Entretanto, alguns encontros me fizeram poder pensar estas máquinas-humanas de outras maneiras. E é este o meu convite hoje e nas próximas publicações desta coluna que chamaremos de “Coluna Ciborgue”.
Preciado. Beatriz. Manifiesto Contrasexual. Barcelona: Anagrama.
E o que máquinas, ciborgues, feminismo e festival gay de cinema têm em comum? Ou melhor, como pretendo articular tudo isso nesta coluna e nestas publicações periódicas?

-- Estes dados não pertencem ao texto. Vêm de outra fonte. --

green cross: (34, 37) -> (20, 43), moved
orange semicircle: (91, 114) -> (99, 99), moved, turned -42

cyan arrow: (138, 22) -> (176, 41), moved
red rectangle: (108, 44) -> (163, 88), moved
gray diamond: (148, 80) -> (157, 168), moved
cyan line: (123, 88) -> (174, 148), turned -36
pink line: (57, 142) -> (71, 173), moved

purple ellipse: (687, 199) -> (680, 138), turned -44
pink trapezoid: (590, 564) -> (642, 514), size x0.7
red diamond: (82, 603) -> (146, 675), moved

Bom, a história começa quando alguns pensamentos dos movimentos feministas se perguntam: “quem são – ou podem ser – hoje as mulheres?”. Deparam-se então com um binarismo (mulheres e homens) e com exclusões. Pois a partir do momento que dizemos mulheres, excluímos gays, trans, intersexuais e até mesmo as lésbicas, ao menos dentro de uma certa perspectiva na qual algumas vozes destes feminismos se colocavam. A questão ainda se agrava quando nos deparamos com as exclusões que se inter-relacionam e que se referem à classe, à raça e ao gênero. Como nos mostrou Donna Haraway – autora do Manifesto Ciborgue – a categoria “mulher” exclui, em uma hierarquia de identidades, as mulheres negras, assim como, a categoria “negro” exclui as mulheres negras. Estas categorizações acabam por se colocar como um âmbito de outras exclusões. Aprendemos que a raça, o gênero e a classe são construções históricas e sociais complexas enredadas pelo colonialismo, o patriarcalismo e o capitalismo burguês. São diferenciações que não se referem à natureza humana, mas às construções sociais que se perfazem em meio às relações de poder e dominação.

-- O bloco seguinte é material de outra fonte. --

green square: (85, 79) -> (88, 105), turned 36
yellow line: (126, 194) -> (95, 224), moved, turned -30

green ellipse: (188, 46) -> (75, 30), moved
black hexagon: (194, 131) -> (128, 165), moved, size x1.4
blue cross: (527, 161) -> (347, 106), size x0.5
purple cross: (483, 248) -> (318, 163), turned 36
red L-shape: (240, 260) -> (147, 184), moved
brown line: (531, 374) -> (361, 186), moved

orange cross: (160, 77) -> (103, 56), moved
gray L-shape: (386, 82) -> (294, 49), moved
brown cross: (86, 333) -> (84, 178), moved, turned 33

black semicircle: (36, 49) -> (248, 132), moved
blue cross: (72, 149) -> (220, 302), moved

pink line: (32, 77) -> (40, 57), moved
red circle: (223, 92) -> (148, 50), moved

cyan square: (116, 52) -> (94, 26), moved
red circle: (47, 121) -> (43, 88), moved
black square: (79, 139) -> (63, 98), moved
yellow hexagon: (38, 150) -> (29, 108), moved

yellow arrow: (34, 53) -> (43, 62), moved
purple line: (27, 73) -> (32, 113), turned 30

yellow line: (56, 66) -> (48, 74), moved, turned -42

O feminismo, portanto, se vê em uma encruzilhada: ou abandona ‘a mulher’ ou no contemporâneo reforça mecanismos de dominação e exclusão. Mas como pode ser o feminismo sem a mulher, ou melhor, devemos dizer sem a categorização mulher.
Um certo feminismo, então, se torna ciborgue. Nem homem, nem mulher, nem hetero, nem homo, nem trans, nem humano, nem máquina. Algo entre o ser falante e a máquina. Aqui não se pretende salvar o homem e nem a humanidade. Insalváveis. Alguns vão chamar de pós-feminismo, ou de feminismo pós-moderno, mas não nos importa o nome que nos deem, poderia ser um feminismo queer, mas aqui vamos chamar de feminismo ciborgue.
Mirror's Edge © DICE
Por outro lado, ainda nos inquietam as máquinas. Por que nos aliarmos aos ciborgues? E o que o cinema tem com isso? Vamos por partes.
Na grande maioria das vezes que entre as pessoas eu começo a me colocar como ciborgue eu percebo um estranhamento nos olhares, mas o mais instigante é quando faço coro com a Donna Haraway e digo “Somos todos Ciborgues”.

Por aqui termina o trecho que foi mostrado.